And C doesn't pre-date threads, timesharing dates back to 1959.

@mdhughes @codesections I don’t even understand the premise, it’s right or wrong depending on how you define being a “better programmer”.

The idea that you can’t know the computer all the way down is false, especially if you acknowledge the existence of computers other than the x86 PC.

@codesections When I first discovered computers, a big part of the draw was determinism. If I learn the rules, I can make the machine do what I want. If the machine misbehaves, it’s because I gave the wrong instructions.

By the time I realized that was no longer true, I was in too deep to escape.

@codesections I agree with almost all he says. I learned asm and C to program AVRs, and it worked great for that. It carried over nicely to Cortex M. So it has its value in this area, but for "big computer" programming I wouldn't choose C simply because it's too much of a hassle. I write PHP scripts because it's easy and fast, and rust if I want power.

@codesections When I first discovered computers, a big part of the draw was determinism. If I learn the rules, I can make the machine do what I want. If the machine misbehaves, it’s because I gave the wrong instructions.

By the time I realized that was no longer true, I was in too deep to escape.

@mkb @codesections
I really hate this damn machine,
I wish that they would sell it.
It never does quite what I want,
But only what I tell it.

-- found on the internet

@codesections I feel like I should at least *try* to fully understand my computer, since I fuck around with computers for a living and use one to write shitty #scifi, but I know better than to do.

Computers are inherently #Lovecraftian devices, and to seek too deep an understanding of their workings is to court madness.

@starbreaker @codesections
@mngrif

I find this article a waste of letters.

Learn and use the language appropriate to the job you want done.

That would have said it.

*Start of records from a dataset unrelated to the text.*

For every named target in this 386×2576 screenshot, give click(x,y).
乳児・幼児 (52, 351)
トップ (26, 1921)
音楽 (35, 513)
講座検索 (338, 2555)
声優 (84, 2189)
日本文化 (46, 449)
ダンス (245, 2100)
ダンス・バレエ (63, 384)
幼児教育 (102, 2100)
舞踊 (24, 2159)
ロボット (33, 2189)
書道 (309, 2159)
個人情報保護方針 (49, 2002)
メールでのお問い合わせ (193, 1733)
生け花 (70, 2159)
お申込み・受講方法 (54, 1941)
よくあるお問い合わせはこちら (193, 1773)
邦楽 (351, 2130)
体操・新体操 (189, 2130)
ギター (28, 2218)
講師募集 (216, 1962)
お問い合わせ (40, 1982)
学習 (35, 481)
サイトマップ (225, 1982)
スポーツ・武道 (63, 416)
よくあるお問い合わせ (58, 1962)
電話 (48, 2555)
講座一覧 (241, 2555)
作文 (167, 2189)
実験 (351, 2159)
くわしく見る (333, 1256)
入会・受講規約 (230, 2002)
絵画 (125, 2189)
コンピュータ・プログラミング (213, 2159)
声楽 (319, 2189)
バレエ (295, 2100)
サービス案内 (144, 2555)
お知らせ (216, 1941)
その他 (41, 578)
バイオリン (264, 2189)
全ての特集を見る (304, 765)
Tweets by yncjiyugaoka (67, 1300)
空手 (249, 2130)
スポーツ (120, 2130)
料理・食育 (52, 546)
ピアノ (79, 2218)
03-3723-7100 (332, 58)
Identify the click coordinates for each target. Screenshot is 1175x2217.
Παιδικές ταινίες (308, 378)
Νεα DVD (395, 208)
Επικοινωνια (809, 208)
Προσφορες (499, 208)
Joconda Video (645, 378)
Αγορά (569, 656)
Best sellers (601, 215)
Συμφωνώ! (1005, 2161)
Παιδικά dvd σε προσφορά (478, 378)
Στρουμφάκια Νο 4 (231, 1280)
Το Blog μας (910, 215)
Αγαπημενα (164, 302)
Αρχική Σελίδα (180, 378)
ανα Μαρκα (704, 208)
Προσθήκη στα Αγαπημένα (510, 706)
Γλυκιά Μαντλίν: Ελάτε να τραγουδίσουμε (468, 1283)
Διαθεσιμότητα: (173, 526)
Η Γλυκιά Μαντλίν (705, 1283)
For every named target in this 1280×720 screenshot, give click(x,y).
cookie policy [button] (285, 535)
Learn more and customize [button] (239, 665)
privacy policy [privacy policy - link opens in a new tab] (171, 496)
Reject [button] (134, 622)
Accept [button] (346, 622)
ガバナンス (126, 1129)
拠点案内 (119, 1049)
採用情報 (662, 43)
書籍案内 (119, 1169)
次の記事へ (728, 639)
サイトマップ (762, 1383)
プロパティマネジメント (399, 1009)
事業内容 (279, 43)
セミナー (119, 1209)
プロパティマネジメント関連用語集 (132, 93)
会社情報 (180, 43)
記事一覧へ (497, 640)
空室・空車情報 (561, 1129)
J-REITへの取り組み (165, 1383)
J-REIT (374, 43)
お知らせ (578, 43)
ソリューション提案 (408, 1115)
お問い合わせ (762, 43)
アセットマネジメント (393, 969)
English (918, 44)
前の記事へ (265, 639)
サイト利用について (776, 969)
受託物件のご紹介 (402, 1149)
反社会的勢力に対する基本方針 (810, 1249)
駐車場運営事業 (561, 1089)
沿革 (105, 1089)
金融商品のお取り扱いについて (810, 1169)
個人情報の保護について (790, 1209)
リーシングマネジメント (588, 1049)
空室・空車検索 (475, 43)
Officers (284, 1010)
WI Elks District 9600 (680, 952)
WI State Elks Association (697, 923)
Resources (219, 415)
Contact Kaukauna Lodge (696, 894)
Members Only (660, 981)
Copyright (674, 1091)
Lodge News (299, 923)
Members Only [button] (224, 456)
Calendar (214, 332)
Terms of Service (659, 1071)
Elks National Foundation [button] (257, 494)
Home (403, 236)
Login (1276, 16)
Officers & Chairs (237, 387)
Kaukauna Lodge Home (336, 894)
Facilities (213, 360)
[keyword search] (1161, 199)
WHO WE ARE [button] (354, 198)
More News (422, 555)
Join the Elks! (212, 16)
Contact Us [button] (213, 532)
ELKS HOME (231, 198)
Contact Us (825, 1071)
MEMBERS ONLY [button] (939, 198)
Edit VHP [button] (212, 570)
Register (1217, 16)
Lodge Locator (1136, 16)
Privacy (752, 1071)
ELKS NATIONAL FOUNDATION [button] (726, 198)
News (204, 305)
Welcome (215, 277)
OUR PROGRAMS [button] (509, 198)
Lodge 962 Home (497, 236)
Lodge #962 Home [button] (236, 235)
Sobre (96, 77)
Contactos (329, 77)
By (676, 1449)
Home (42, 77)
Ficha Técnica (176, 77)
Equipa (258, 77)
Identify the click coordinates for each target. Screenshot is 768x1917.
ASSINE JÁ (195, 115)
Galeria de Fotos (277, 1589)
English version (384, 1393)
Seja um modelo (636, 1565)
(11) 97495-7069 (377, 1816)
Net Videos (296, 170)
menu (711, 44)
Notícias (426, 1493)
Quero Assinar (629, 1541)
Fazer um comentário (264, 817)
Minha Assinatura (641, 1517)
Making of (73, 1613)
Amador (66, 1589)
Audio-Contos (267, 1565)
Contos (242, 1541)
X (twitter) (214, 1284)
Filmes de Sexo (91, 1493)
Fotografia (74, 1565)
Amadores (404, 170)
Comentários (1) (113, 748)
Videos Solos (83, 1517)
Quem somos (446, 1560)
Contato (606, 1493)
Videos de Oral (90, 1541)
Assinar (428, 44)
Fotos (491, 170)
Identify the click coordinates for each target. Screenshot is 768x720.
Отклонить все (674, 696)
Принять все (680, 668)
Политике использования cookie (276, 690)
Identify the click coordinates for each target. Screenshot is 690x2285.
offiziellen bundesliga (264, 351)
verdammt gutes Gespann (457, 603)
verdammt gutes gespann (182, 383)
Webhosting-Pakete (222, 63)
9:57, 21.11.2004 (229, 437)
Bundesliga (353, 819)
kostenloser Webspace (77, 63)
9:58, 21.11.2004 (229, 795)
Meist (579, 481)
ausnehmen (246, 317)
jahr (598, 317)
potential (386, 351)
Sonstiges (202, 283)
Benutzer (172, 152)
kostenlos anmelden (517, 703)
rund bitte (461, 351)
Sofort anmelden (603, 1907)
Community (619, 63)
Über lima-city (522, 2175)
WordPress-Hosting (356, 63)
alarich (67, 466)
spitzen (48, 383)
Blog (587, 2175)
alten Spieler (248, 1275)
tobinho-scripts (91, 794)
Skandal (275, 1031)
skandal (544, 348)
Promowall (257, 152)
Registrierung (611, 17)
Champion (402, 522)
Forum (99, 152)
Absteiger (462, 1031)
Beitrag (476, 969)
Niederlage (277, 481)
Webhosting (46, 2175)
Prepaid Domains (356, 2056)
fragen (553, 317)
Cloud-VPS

It makes me wonder why folks always need to say there are good or bad languages. I have used more than ten different assemblers, from 8bit devices to IBM /370, used C, Basic, Cobol, PL/1, dbase, html, scripting, and much more. If learning specific languages is damaging, then I should have almost complete brain damage by now :)

@codesections I agree with a few points (you don't _need_ to know all levels to do stuff), but I disagree with the core premise that you can't. It depends on the level of granularity you want.
To a certain degree, I did learn computers top to bottom. I'm an electrical engineer with a weird curriculum. Physics, electronics, processors, assembly, C, OOP, GUI design and other high-level-ish applications. I would say that I have a full, if shallow, understanding of computers.

@eldaking @codesections
BTW, if you don't want to learn quamtum theory to understand transistors, build a "little" computer with vacuum tubes. You only need basic physics to understand those :)
Ok, just kidding...

@codesections I think I probably agree C shouldn't be an early language these days; and it's true that fully understanding a modern desktop is pretty much impossible - heck I loved machines upto the early 90s where you could understand *everything* - but even on a modern machine you can get pretty far; but it's true you rarely need to. I mean getting to the point of being able to read a key press these days is hard!

@codesections >The main reason to learn languages that (claim to) care excessively about your computer’s physical architecture is to learn computer archaeology.

That just made me more interested in learning low level computing.